Dataset records
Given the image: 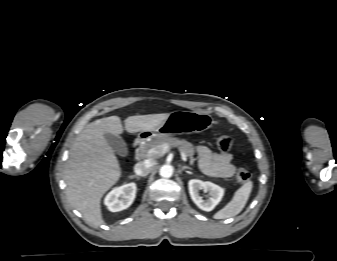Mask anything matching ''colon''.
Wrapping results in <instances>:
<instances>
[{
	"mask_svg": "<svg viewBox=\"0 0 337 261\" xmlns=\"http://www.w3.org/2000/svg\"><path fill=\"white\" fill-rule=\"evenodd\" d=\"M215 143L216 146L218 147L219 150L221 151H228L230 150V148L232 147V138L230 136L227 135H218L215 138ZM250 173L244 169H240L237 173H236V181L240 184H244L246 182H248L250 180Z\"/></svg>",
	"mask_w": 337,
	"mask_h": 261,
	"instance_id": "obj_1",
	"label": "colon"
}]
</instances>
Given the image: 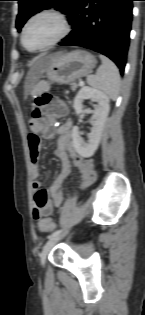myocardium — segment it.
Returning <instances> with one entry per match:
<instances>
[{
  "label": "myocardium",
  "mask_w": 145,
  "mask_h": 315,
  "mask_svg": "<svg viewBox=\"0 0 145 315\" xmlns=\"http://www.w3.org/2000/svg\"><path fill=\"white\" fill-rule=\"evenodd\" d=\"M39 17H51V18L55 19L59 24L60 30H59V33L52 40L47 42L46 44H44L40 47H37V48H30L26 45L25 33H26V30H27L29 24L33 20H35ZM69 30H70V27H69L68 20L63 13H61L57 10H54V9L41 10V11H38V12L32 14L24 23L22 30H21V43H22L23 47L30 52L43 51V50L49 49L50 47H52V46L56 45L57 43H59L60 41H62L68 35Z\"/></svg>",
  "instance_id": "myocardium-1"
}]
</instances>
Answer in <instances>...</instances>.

---

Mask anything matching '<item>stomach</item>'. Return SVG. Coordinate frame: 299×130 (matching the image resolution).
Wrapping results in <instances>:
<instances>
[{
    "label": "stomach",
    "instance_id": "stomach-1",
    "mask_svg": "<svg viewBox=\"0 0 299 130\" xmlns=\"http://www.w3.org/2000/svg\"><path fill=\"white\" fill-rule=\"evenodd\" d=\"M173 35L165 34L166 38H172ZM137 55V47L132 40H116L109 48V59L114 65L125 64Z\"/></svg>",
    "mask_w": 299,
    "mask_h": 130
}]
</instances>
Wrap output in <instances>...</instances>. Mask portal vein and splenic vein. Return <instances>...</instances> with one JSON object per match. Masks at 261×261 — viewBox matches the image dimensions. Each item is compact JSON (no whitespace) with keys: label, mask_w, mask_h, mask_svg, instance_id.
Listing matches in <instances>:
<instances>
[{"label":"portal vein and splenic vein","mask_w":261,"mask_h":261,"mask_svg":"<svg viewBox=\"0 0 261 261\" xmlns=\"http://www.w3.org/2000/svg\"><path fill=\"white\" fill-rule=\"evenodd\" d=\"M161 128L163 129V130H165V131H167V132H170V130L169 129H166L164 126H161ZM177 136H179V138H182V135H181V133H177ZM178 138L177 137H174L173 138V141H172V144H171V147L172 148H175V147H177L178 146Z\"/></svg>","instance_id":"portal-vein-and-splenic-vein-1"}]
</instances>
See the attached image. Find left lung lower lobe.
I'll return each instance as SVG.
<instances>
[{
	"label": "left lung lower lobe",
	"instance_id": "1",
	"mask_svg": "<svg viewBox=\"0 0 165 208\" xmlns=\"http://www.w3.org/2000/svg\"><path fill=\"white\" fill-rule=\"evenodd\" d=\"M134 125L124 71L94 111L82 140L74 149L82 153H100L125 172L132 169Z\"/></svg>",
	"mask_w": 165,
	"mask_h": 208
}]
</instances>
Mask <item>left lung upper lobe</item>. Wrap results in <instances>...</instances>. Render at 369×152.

■ WORK TASK
Set down again, word for word, the stretch of records from the line with "See the attached" to the line with "Mask <item>left lung", both of those lines included.

■ ANSWER BOX
See the attached image. Find left lung lower lobe.
I'll return each instance as SVG.
<instances>
[{
	"label": "left lung lower lobe",
	"instance_id": "1",
	"mask_svg": "<svg viewBox=\"0 0 165 208\" xmlns=\"http://www.w3.org/2000/svg\"><path fill=\"white\" fill-rule=\"evenodd\" d=\"M134 125L124 71L94 111L82 140L74 149L82 153H100L125 172L132 169Z\"/></svg>",
	"mask_w": 165,
	"mask_h": 208
}]
</instances>
Mask <item>left lung upper lobe</item>. Wrap results in <instances>...</instances>. Render at 369×152.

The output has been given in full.